◆ **WORK INSTRUCTION**
Retype, word for word, each line between the lines holding "менеджментом клуба принято" and "командой динамично двигаться", inclusive, and leave the rest of the data alone.

━━━━━ EXTRACTED DATA ━━━━━

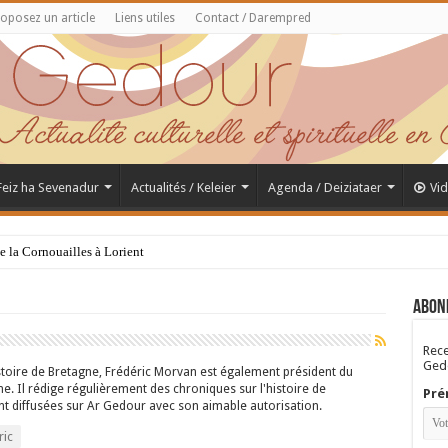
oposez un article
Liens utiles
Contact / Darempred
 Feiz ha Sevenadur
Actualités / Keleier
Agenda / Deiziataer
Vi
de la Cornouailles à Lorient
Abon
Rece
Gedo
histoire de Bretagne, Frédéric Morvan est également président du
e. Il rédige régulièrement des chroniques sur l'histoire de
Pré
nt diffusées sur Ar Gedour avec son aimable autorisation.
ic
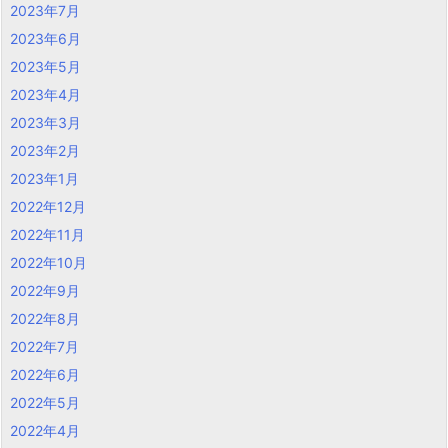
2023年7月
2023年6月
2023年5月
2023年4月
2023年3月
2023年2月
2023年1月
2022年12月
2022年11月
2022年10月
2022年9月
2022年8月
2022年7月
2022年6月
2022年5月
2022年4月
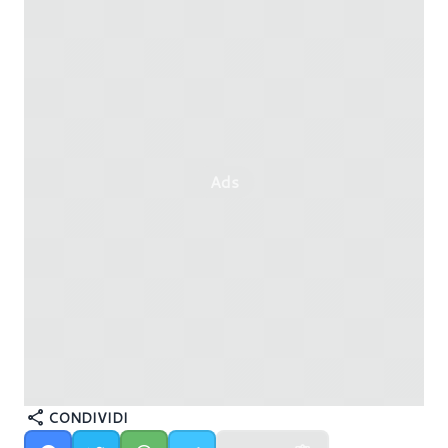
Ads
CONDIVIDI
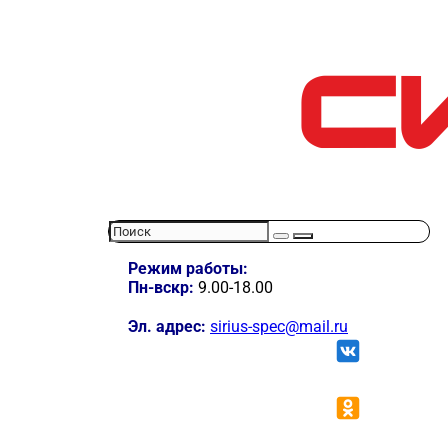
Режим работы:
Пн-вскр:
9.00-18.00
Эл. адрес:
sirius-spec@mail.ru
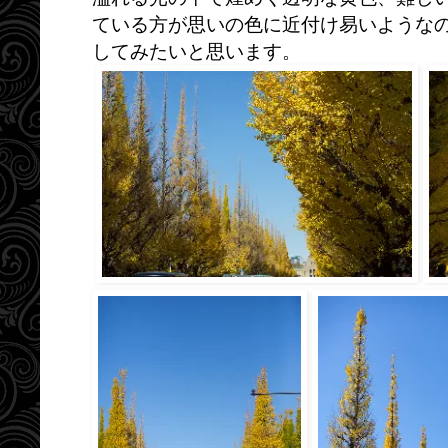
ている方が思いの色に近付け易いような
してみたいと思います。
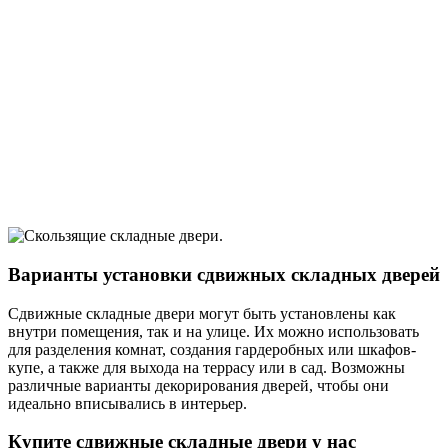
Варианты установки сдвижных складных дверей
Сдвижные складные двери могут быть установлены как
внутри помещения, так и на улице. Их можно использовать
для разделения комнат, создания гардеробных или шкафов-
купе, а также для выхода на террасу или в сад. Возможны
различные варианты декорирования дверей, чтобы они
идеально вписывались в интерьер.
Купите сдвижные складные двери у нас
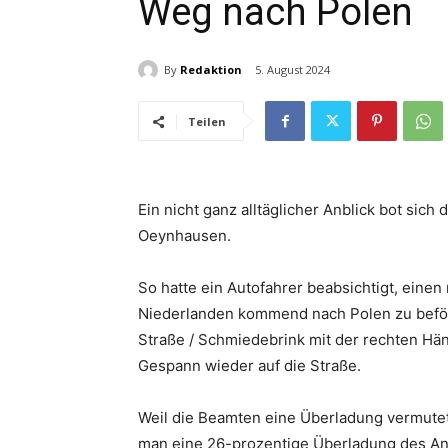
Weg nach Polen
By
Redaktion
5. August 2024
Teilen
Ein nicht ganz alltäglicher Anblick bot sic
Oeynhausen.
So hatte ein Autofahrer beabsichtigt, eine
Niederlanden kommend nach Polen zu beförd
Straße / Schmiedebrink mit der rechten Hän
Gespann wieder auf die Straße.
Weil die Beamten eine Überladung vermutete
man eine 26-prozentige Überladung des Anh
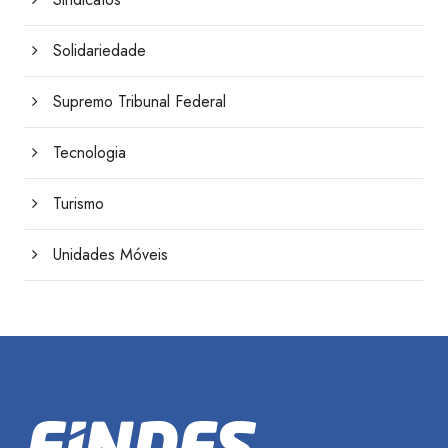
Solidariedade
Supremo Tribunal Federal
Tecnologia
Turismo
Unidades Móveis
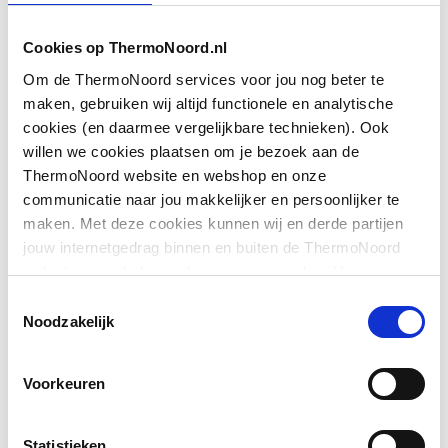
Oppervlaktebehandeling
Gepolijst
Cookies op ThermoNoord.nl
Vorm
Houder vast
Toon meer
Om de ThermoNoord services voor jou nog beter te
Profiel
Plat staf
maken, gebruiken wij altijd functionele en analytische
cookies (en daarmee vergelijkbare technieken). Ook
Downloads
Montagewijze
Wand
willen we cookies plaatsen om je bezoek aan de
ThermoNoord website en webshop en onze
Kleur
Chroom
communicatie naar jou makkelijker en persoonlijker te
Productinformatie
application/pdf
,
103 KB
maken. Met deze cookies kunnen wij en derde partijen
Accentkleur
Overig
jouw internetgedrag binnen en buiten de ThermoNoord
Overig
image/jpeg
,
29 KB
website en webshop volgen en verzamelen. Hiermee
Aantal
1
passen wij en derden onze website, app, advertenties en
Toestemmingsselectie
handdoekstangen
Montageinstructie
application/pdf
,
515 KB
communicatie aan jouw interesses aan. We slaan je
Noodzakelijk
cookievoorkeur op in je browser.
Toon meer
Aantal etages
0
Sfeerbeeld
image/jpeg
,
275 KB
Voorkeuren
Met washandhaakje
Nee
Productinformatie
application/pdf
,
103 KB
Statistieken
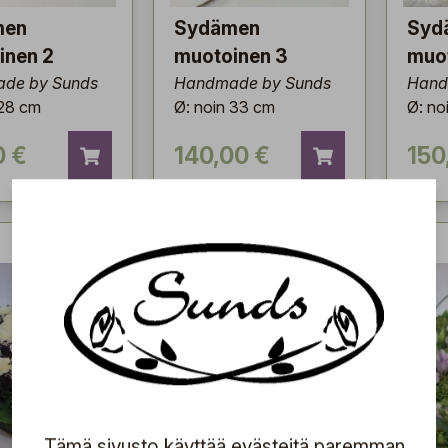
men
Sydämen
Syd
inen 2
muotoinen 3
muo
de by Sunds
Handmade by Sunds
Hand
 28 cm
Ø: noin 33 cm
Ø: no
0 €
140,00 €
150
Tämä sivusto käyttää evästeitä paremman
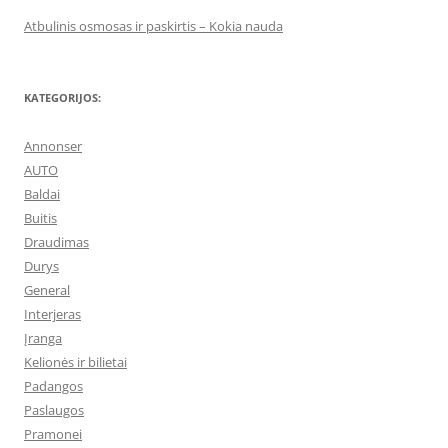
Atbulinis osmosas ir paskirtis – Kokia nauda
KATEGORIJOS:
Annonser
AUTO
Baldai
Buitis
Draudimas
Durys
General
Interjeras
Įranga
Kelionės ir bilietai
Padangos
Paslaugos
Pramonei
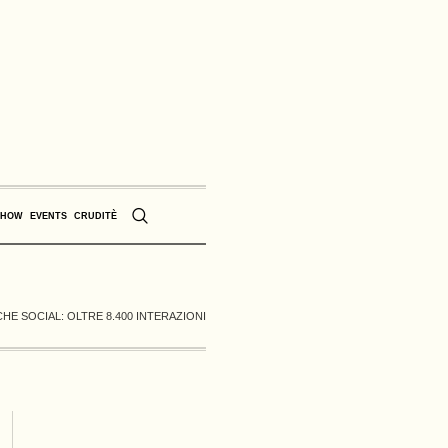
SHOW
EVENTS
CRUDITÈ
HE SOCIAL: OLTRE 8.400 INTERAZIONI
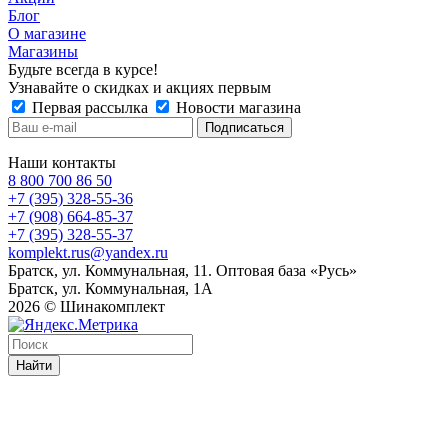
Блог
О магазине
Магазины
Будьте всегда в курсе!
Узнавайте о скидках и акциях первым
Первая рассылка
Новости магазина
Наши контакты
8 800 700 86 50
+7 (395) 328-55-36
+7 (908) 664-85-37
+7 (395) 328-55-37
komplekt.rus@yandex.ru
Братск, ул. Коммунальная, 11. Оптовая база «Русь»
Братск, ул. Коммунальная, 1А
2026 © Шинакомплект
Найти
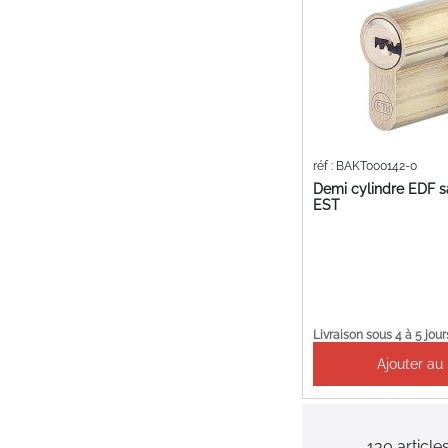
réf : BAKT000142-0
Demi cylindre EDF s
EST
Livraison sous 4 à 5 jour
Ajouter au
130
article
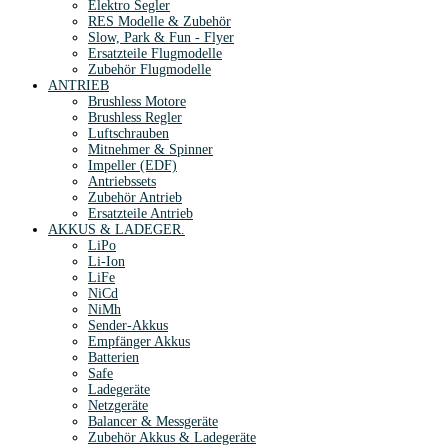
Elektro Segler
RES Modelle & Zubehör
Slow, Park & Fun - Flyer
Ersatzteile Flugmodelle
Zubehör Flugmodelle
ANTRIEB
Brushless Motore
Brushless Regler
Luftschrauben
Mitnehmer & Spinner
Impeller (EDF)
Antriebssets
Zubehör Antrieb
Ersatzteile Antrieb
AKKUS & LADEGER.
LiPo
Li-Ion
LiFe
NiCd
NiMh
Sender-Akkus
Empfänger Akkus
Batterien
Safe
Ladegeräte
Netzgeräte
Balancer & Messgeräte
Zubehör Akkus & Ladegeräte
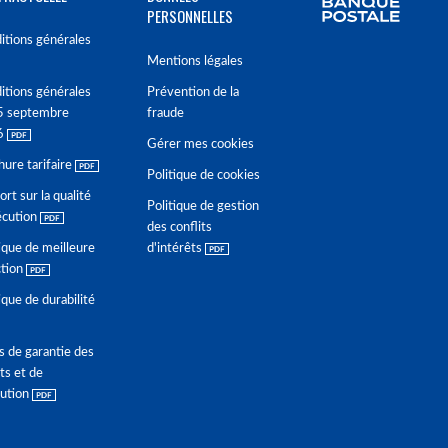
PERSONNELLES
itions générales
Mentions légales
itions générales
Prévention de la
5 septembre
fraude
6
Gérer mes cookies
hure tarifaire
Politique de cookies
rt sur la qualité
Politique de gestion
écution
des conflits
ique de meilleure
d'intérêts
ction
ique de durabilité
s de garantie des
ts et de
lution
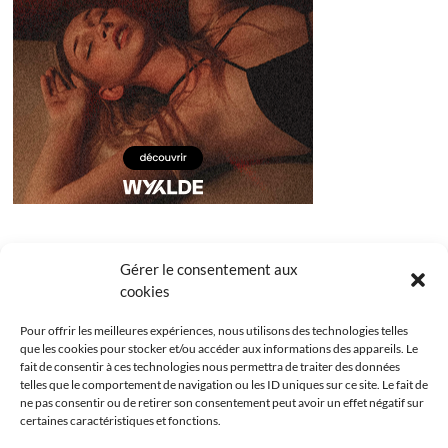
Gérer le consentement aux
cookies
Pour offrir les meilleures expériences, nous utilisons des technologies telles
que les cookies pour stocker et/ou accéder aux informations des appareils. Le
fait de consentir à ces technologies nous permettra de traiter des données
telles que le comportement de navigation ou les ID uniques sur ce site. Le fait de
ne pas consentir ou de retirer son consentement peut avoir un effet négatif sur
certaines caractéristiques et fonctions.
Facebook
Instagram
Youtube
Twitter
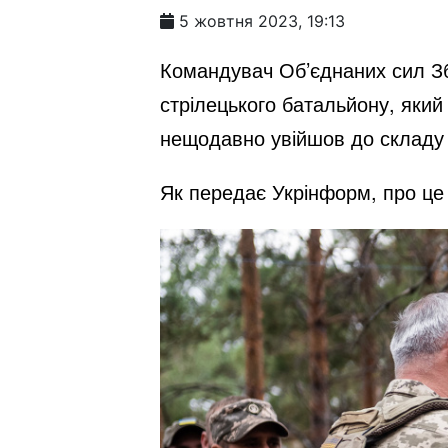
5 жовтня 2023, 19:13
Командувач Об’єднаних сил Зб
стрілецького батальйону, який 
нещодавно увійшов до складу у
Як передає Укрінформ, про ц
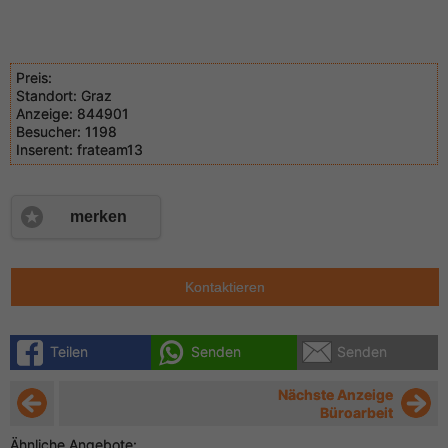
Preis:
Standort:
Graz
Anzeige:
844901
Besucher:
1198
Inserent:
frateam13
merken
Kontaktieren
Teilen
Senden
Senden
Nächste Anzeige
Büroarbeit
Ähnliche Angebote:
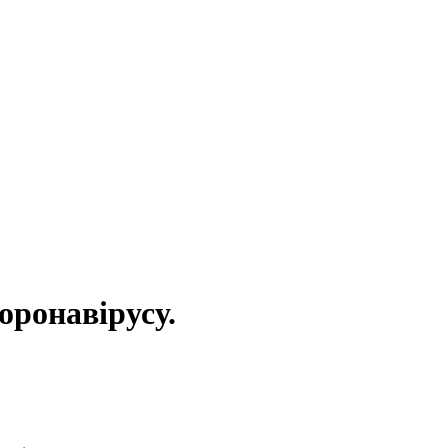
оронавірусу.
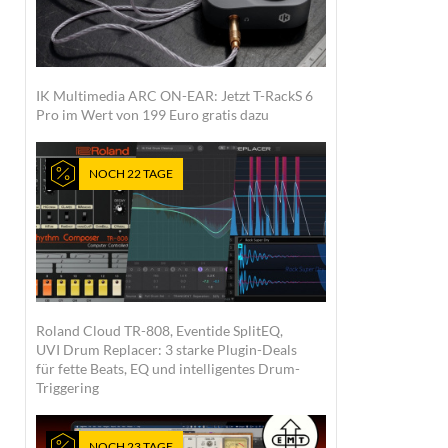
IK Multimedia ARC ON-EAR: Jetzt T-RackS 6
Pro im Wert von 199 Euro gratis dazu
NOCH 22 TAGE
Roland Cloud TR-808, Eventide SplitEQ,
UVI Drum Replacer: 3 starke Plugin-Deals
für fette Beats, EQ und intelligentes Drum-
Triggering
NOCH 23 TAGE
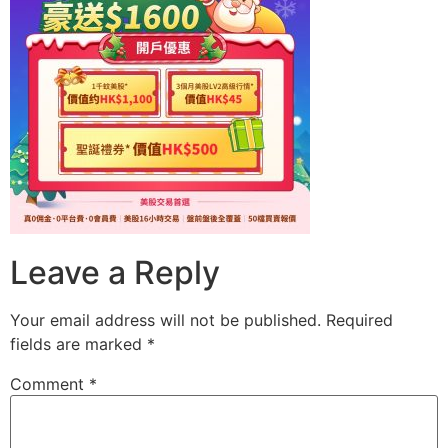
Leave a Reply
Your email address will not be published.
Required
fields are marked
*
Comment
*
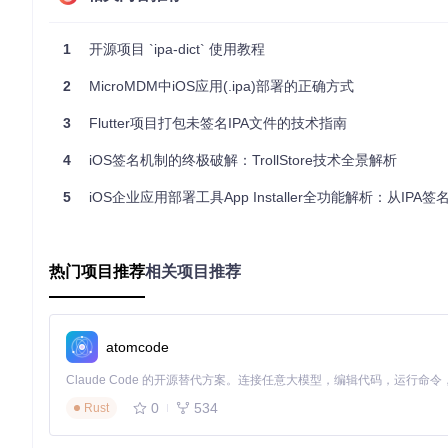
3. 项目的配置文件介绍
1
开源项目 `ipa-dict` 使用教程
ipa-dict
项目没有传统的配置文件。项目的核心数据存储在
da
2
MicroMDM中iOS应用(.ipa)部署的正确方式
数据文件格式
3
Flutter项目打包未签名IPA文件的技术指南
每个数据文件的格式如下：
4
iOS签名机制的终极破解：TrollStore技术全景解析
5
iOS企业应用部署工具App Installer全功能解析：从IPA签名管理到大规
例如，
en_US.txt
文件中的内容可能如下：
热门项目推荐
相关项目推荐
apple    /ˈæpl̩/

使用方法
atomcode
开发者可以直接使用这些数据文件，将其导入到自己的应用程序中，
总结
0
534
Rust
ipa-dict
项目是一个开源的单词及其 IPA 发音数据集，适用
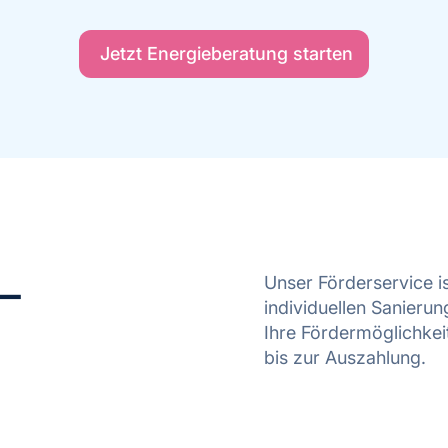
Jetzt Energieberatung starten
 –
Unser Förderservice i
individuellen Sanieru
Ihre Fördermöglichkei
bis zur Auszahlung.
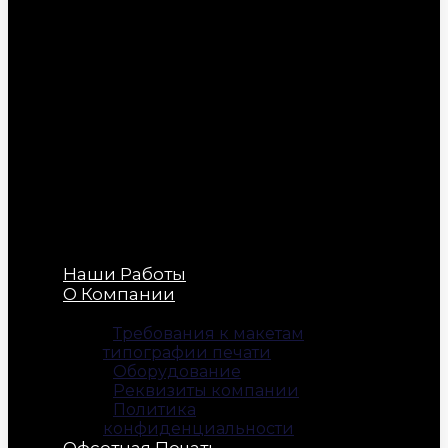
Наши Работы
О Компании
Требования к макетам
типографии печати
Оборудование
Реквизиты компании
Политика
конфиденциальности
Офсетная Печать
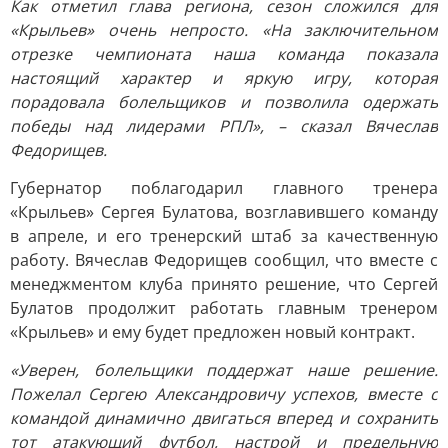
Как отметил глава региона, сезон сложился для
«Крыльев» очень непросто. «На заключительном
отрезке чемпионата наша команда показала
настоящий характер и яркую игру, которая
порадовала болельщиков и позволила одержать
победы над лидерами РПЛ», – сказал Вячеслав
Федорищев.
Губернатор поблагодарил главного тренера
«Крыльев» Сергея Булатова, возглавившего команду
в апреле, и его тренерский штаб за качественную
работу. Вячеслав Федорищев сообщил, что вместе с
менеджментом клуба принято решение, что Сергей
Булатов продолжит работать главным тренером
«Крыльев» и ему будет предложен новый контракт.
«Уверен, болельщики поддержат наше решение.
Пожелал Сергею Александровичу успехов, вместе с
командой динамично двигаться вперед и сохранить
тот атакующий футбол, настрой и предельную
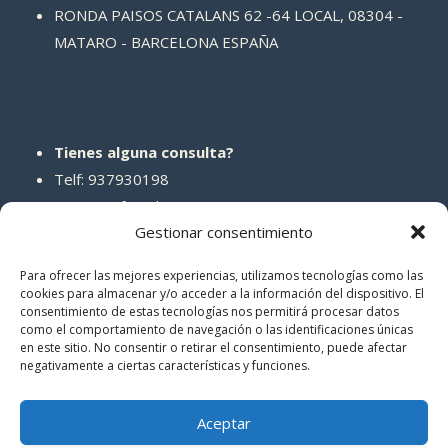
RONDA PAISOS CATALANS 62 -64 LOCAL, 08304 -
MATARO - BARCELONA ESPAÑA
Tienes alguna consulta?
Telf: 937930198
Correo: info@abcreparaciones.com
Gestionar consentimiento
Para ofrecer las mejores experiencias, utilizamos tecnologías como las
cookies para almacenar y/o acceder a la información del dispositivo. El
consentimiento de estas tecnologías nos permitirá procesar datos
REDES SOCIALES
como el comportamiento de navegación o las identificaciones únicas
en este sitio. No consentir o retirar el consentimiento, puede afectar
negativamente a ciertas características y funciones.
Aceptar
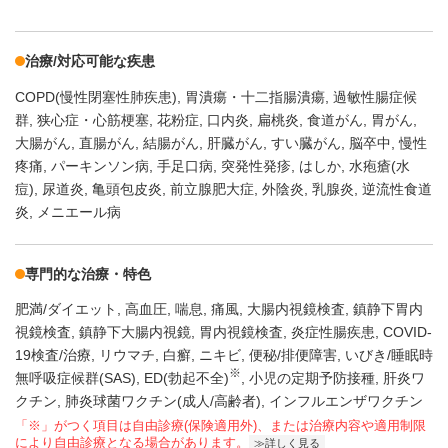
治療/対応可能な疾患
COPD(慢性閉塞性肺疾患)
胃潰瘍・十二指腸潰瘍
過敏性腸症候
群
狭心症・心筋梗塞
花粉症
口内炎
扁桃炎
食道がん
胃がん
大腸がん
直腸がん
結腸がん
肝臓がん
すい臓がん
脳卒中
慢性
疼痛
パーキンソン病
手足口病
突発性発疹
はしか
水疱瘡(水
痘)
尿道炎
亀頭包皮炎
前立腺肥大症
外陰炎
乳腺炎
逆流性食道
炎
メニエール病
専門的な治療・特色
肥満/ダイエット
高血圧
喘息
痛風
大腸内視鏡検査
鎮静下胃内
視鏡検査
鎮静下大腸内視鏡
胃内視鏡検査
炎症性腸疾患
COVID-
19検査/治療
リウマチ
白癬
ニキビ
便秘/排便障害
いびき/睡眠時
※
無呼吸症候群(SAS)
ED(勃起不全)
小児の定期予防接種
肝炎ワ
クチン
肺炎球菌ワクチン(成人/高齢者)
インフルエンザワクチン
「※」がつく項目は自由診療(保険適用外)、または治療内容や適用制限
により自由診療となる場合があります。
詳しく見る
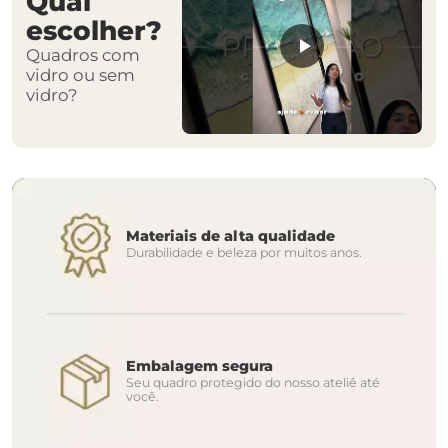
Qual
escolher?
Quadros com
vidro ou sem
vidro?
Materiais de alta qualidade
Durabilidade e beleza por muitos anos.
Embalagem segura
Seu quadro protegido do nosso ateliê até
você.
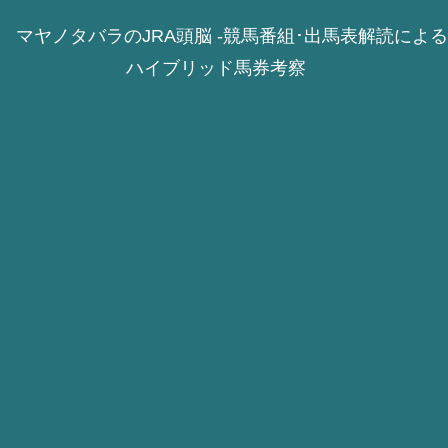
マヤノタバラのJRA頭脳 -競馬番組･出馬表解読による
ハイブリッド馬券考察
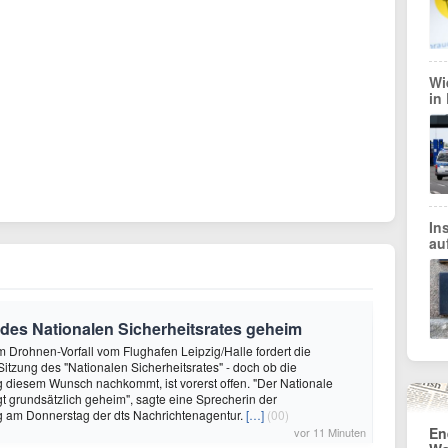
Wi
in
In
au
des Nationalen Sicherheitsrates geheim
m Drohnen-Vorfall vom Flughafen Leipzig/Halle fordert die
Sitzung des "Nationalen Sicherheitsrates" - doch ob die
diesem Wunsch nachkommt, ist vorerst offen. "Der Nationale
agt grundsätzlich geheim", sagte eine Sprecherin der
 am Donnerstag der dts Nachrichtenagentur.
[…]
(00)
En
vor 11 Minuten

━━━━━

◆ **REPLY**
менеджментом клуба принято решение, что Сергей
Булатов продолжит работать главным тренером
«Крыльев» и ему будет предложен новый контракт.
«Уверен, болельщики поддержат наше решение.
Пожелал Сергею Александровичу успехов, вместе с
командой динамично двигаться вперед и сохранить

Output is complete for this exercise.